Es gibt zum Beispiel einen oder keinen Grund ein Buch zu schreiben. Über behinderte Menschen schreibt man nicht. Man darf nicht über Behinderung schreiben. Ich bin nun mal so geboren, wie ich geboren bin. Ich bin damit auf die Welt gekommen und damit kann ich leben. Aber wenn ein anderer Mensch mich beleidigen würde oder beschimpfen, dann würde ich Hilfe holen. Zu diesem Thema sind so viele Sachen, die mich einbeziehen. Ich mache da vielleicht ein Lexikon. Es wurde mir gesagt, dass ich früher abgeschoben wurde. Aber das bin ich nicht. Ich bin ein lebendes Wesen. Obwohl ich damit umgehen kann, aber manchmal kann ich nicht. Also, das reicht jetzt vollkommen zum Thema.

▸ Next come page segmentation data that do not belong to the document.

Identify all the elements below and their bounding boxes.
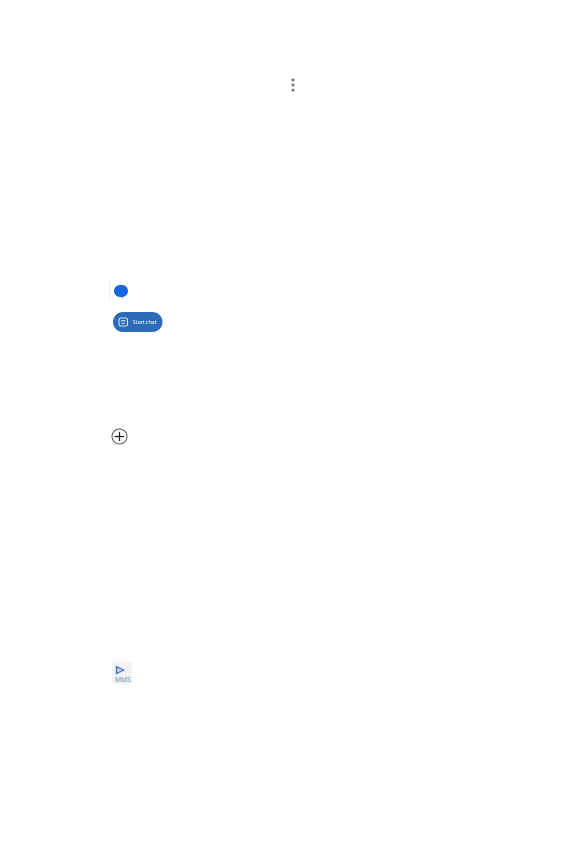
button[interactable]: Start chat [113, 312, 162, 332]
button[interactable]: More options [281, 73, 305, 97]
staticText: MMS [115, 675, 131, 684]
staticText: Start chat [132, 318, 156, 326]
button[interactable]: Add [111, 428, 128, 445]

Es ist ja auch immer so eine Frage, wie der Mensch sein Leben leben kann. Man kann ja auch sagen: Ich grenze dich ein und ich grenze dich nicht aus.

Wenn ein Mensch auf der Straße kommt und fragt: Sagen Sie mal, sind Sie behindert? … Was machen wir denn damit? Wir können das vielleicht nicht formulieren. Wir müssen uns selber fragen: Sind wir so? Ich rede von mir. Ich frage, was wollen Sie überhaupt? Ich bin ein normales Kind, ich bin als Kind geboren. Ich lebe damit und ich kämpfe dafür. Ich bin eine kämpferische Frau. Es besteht die Gefahr, dass man behindert wird und nicht dass man behindert ist. Birgit ist Birgit und Steffi ist Steffi. Das ist ein Unterschied und kein Unterschied. Irgendwas verbrochen habe ich nicht.